The MX Series 5G Universal Routing platform is built on Juniper’s new Penta Silicon, a programmable 16nm processor with integrated security.
“This is the new silicon that is going to power the entire MX series going forward,” said Donyel Jones-Williams, director of product marketing management at Juniper Networks. “And it’s an industry first: the silicon itself does all the processing of packets and also does encryption.”
Encryption will become even more important as service providers roll out 5G, Jones-Williams said. “As services move more to running on the public internet, businesses are requiring their service providers have the ability to encrypt their services so they can protect their own data,” he explained. “We’re seeing this as a fundamental element of 5G. Encryption is no longer an option that’s nice to have. It’s a must-have-slash-table-stakes.”
The silicon natively supports both MACsec and an IPsec crypto engine for Layer 1 and Layer 3 security.
And the new packet forwarding engine delivers a 50 percent power efficiency gain over the existing Junos Trio chipset, which leads to a 3x bandwidth increase for the MX960, MX480 and MX240, the company claims.
The routing platform also includes hardware acceleration for Control User-Plane Separation (CUPS). As service providers prepare for 5G deployments, the 3GPP CUPS standard allows customers to separate the evolved packet core user plane (GTP-U) and control plane (GTP-C) with a standardized Sx interface. This allows service providers to scale each independently as needed.
Juniper says the product is the first networking platform to support a standards-based hardware accelerated 5G user-plane in both existing and future MX routers to enable converged services (wireless and wireline) on the same platform while also allowing integration with third-party 5G control planes. The company expects this will lower total cost of ownership by as much as three to four times over software-based user plane implementations for MXs deployed in the field.
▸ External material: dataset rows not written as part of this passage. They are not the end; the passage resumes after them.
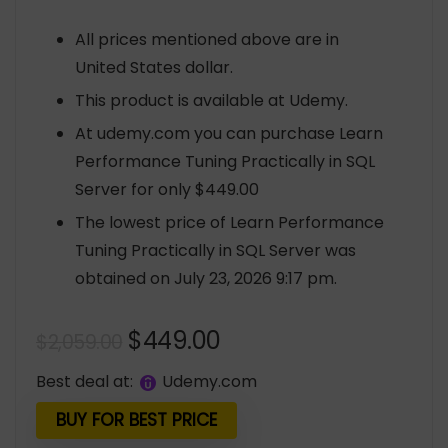
All prices mentioned above are in
United States dollar.
This product is available at Udemy.
At udemy.com you can purchase Learn
Performance Tuning Practically in SQL
Server for only $449.00
The lowest price of Learn Performance
Tuning Practically in SQL Server was
obtained on July 23, 2026 9:17 pm.
Original
Current
$
449.00
$
2,059.00
price
price
Best deal at:
udemy.com
was:
is:
$2,059.00.
$449.00.
BUY FOR BEST PRICE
The new MX routers also include two universal chassis variants, MX10008 and MX10016, which the company claims reduces inventory management complexity by 80 percent and extends use-case versatility for operators with a single-chassis design. A variety of line cards and software are available for specific networking use-cases across the data center, enterprise, and WAN.
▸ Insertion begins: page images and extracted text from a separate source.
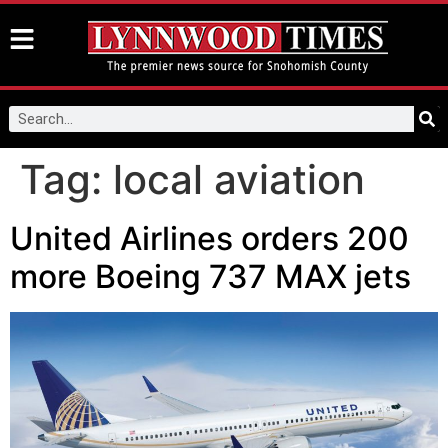
Tag:
local aviation
United Airlines orders 200
more Boeing 737 MAX jets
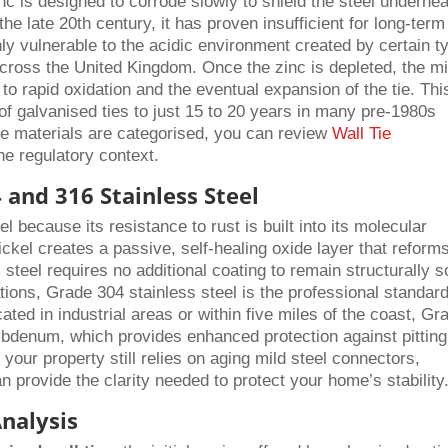
zinc is designed to corrode slowly to shield the steel undernea
the late 20th century, it has proven insufficient for long-term
ghly vulnerable to the acidic environment created by certain t
cross the United Kingdom. Once the zinc is depleted, the mi
 to rapid oxidation and the eventual expansion of the tie. Thi
 of galvanised ties to just 15 to 20 years in many pre-1980s
ese materials are categorised, you can review
Wall Tie
he regulatory context.
 and 316 Stainless Steel
l because its resistance to rust is built into its molecular
ckel creates a passive, self-healing oxide layer that reform
 steel requires no additional coating to remain structurally 
cations, Grade 304 stainless steel is the professional standard
ated in industrial areas or within five miles of the coast, Gr
ybdenum, which provides enhanced protection against pittin
your property still relies on aging mild steel connectors,
n provide the clarity needed to protect your home’s stability
Analysis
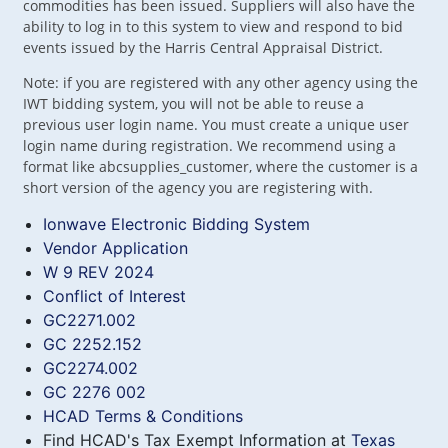
commodities has been issued. Suppliers will also have the
ability to log in to this system to view and respond to bid
events issued by the Harris Central Appraisal District.
Note: if you are registered with any other agency using the
IWT bidding system, you will not be able to reuse a
previous user login name. You must create a unique user
login name during registration. We recommend using a
format like abcsupplies_customer, where the customer is a
short version of the agency you are registering with.
Ionwave Electronic Bidding System
Vendor Application
W 9 REV 2024
Conflict of Interest
GC2271.002
GC 2252.152
GC2274.002
GC 2276 002
HCAD Terms & Conditions
Find HCAD's Tax Exempt Information at
Texas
The MX10008 and MX100016 will be available during the second half of 2018. Juniper Penta Silicon-powered line cards for the MX960, MX480, and MX240 will be available in the first quarter of 2019. New CUPS support will be available in the first half of 2019.
Verizon, Orange Endorse Next-Gen MX Routers
In a statement, Verizon’s Mike Altland, director of network infrastructure planning, said the operator has been using Juniper MX routers for more than a decade and is “excited to see the unveiling of its next generation MX platform.”
Orange, another service provider and long-time MX router user, is “excited to see that the new MX 5G platform leverages new silicon with programmability and integrated security, and supports control user-plane separation to provide greater flexibility for certainty in an uncertain networking environment,” said David Roy, IP/MPLS NOC engineer at Orange, in a statement.